Gavin Portsmouth Tuna Tempura with Soba Cucumber Noodles on StarChefs.comIngredients:

    Cucumber Soba Noodles:
  • 1 package soba noodles
  • Salt
  • Sesame oil
  • ½ cucumber, sliced with a Japanese spiral slicer (or julienned)
  • 1 lime, juiced
  • Salt and pepper
  • 1 package honshimeji mushrooms, washed and dried

    Mushroom Broth:
  • 2 pounds white button mushrooms, washed and dried
  • 1 bunch Thai basil
  • 1 Tablespoon mushroom soy

    Tempura Batter:
  • 1 cup all-purpose flour
  • 1 teaspoon baking powder
  • 1/3 cup soda water

    Tempura Ahi Tuna:
  • 12 ounces cleaned ahi tuna
  • Tempura batter
  • Oil for deep frying

    To Assemble and Serve:
  • Micro basil

For the Cucumber Soba Noodles:
In a pot of salted boiling water, cook soba noodles for 4 minutes, drain, cool on a tray, and drizzle with sesame oil to avoid sticking.
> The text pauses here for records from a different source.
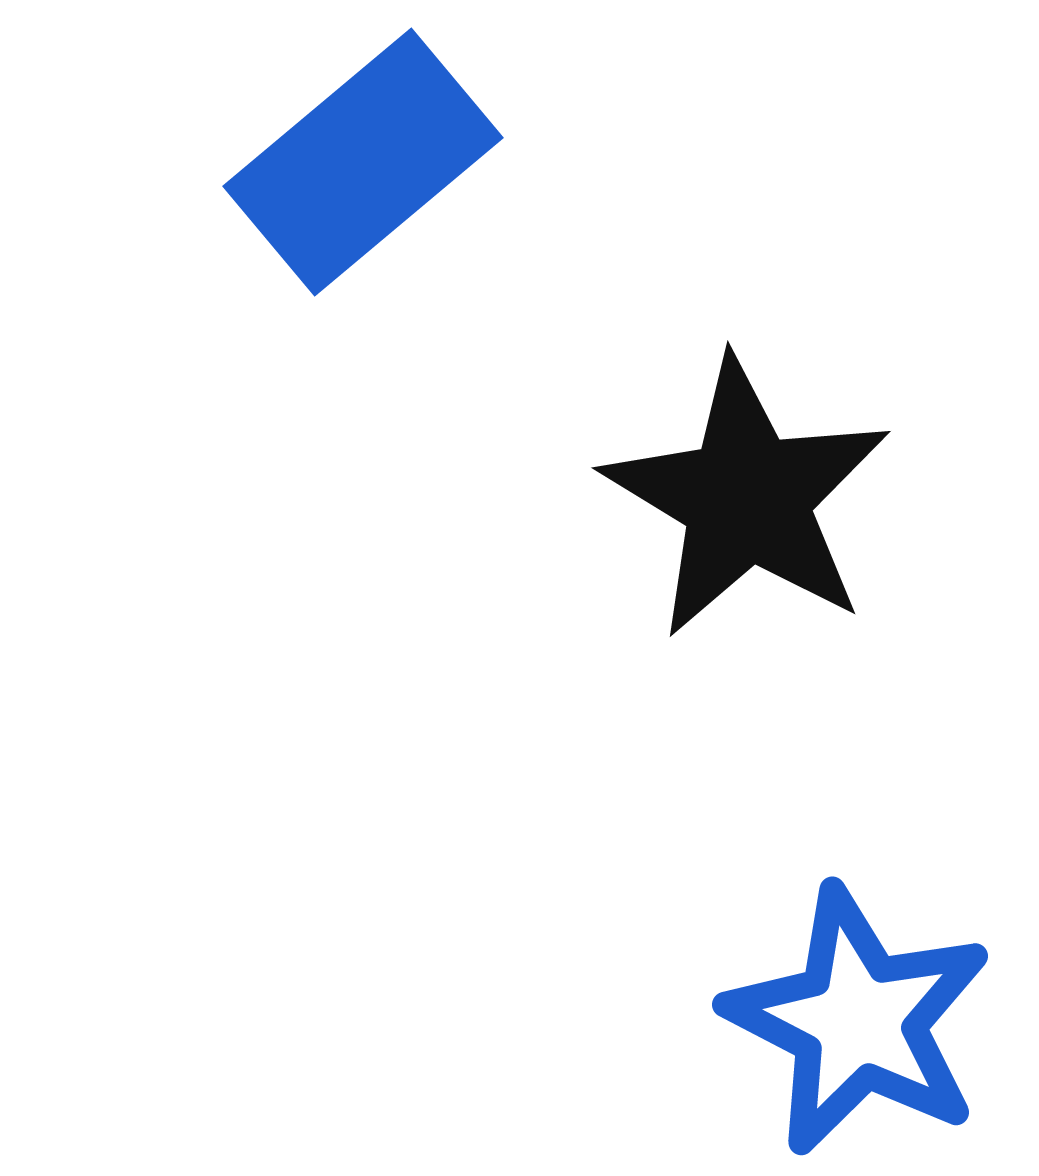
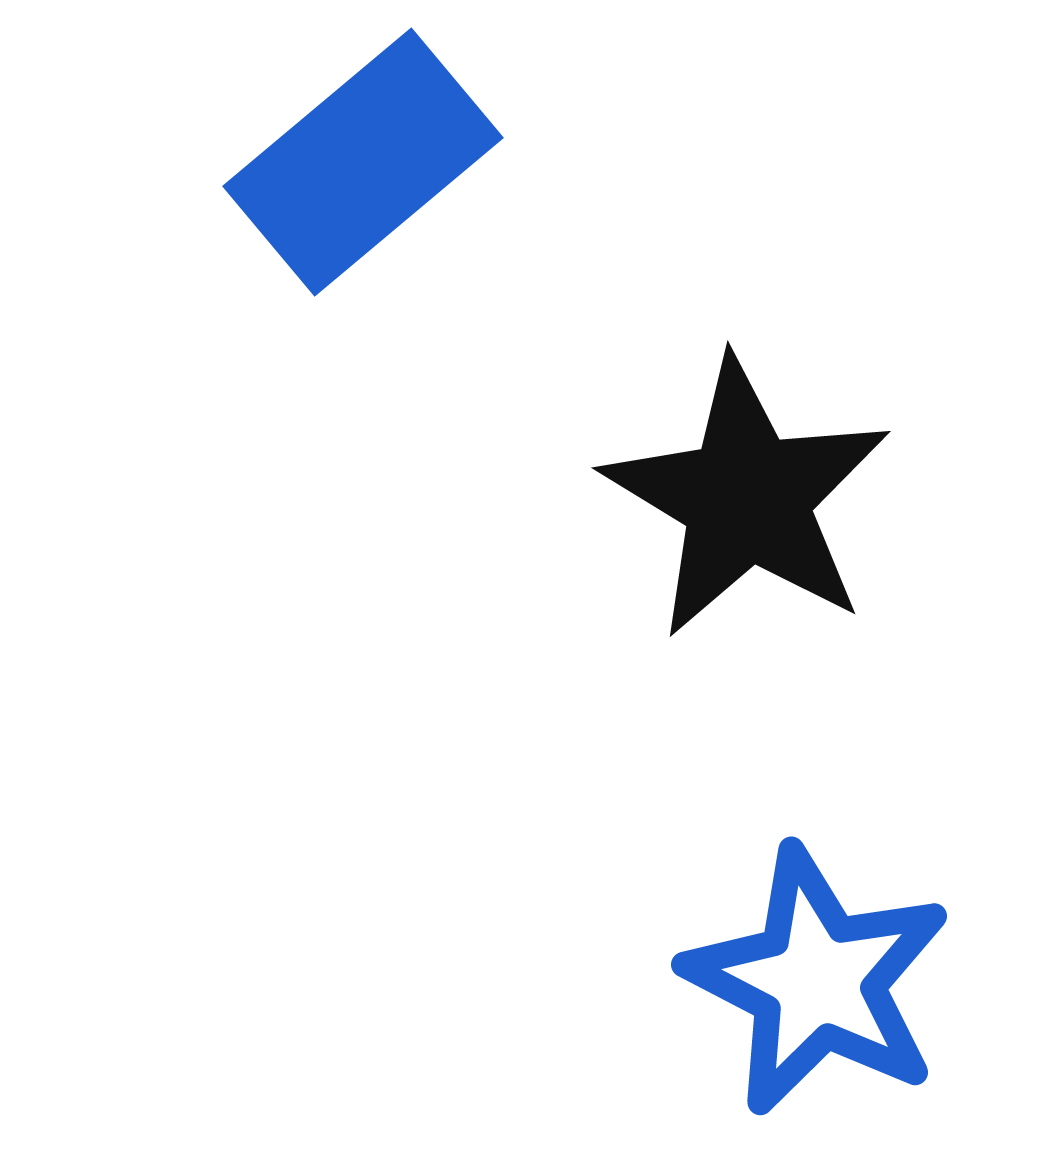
blue star: moved 41 px left, 40 px up
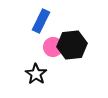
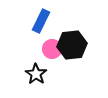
pink circle: moved 1 px left, 2 px down
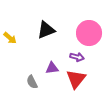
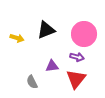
pink circle: moved 5 px left, 1 px down
yellow arrow: moved 7 px right; rotated 24 degrees counterclockwise
purple triangle: moved 2 px up
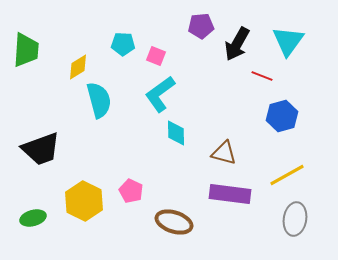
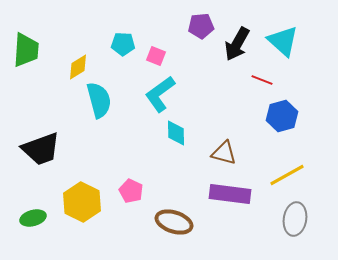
cyan triangle: moved 5 px left; rotated 24 degrees counterclockwise
red line: moved 4 px down
yellow hexagon: moved 2 px left, 1 px down
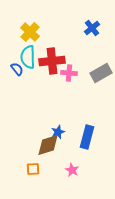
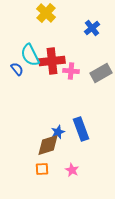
yellow cross: moved 16 px right, 19 px up
cyan semicircle: moved 2 px right, 2 px up; rotated 25 degrees counterclockwise
pink cross: moved 2 px right, 2 px up
blue rectangle: moved 6 px left, 8 px up; rotated 35 degrees counterclockwise
orange square: moved 9 px right
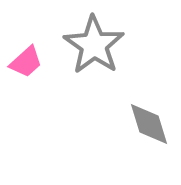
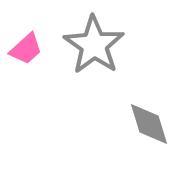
pink trapezoid: moved 13 px up
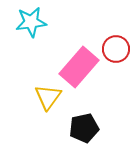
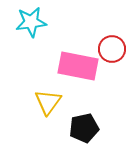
red circle: moved 4 px left
pink rectangle: moved 1 px left, 1 px up; rotated 60 degrees clockwise
yellow triangle: moved 5 px down
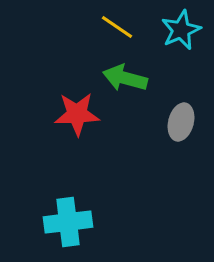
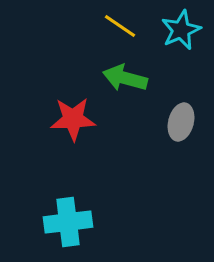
yellow line: moved 3 px right, 1 px up
red star: moved 4 px left, 5 px down
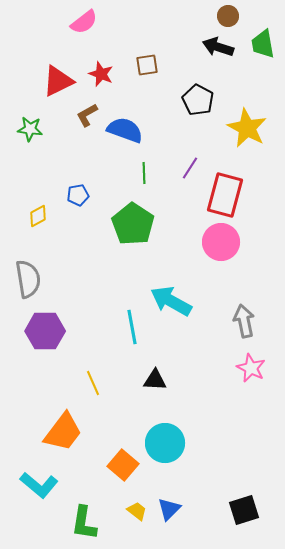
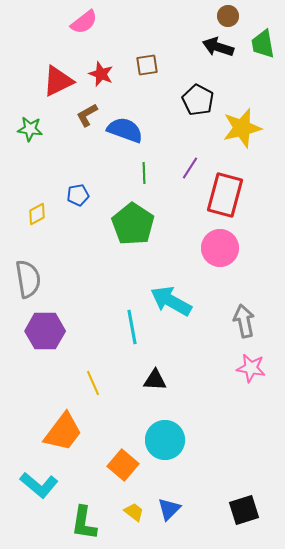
yellow star: moved 5 px left; rotated 30 degrees clockwise
yellow diamond: moved 1 px left, 2 px up
pink circle: moved 1 px left, 6 px down
pink star: rotated 16 degrees counterclockwise
cyan circle: moved 3 px up
yellow trapezoid: moved 3 px left, 1 px down
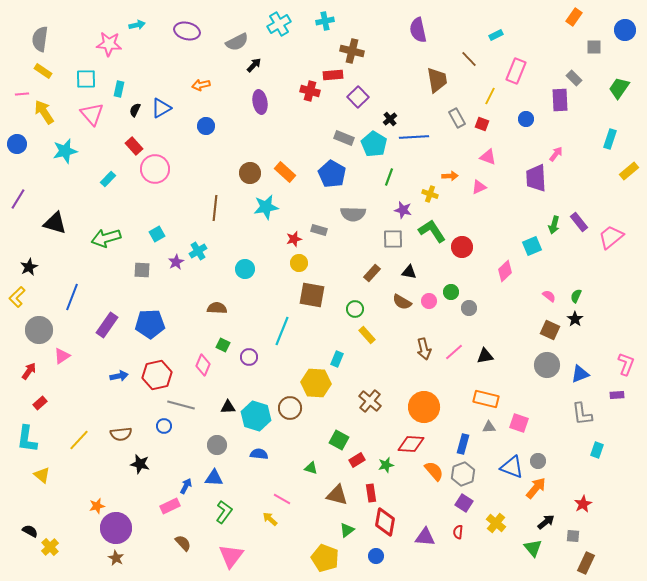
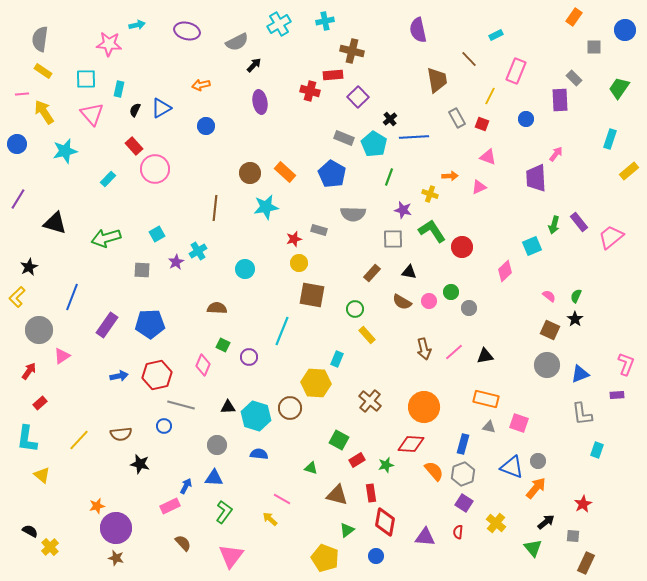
gray triangle at (489, 427): rotated 16 degrees clockwise
brown star at (116, 558): rotated 14 degrees counterclockwise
Add cucumber, lime juice, salt, and pepper to noodles. Sautè honshimeji mushrooms in oil, drain, and add to noodles. Reserve at room temperature.

For the Mushroom Broth:
Place mushrooms in a large pot, cover with water, and boil until reduced to 3 cups. Add Thai basil and infuse reduction for 5 minutes, strain through a cheese cloth, and add mushroom soy.

For the Tempura Batter:
Mix flour, baking powder, and soda water to form a batter.

For the Tempura Ahi Tuna:
Cut tuna into 8 blocks measuring 2x2x5 inches. Make a small cut across the whole length of, but only halfway deep into, the blocks and place 3 pieces of chives and 3 pieces of pickled ginger in each cut. Dampen nori with water and wrap around tuna, trimming off any excess. Heat oil to 375°F. Coat each piece of tuna entirely in tempura batter, fry in the oil for 3 minutes, remove from oil, drain on a paper towel, and slice into 8 pieces.

To Assemble and Serve:
Divide Cucumber Soba Noodles into 4 bowls. Heat Mushroom Broth, pour over noodles, and lay 2 pieces of tuna on top in each bowl. Garnish with micro basil.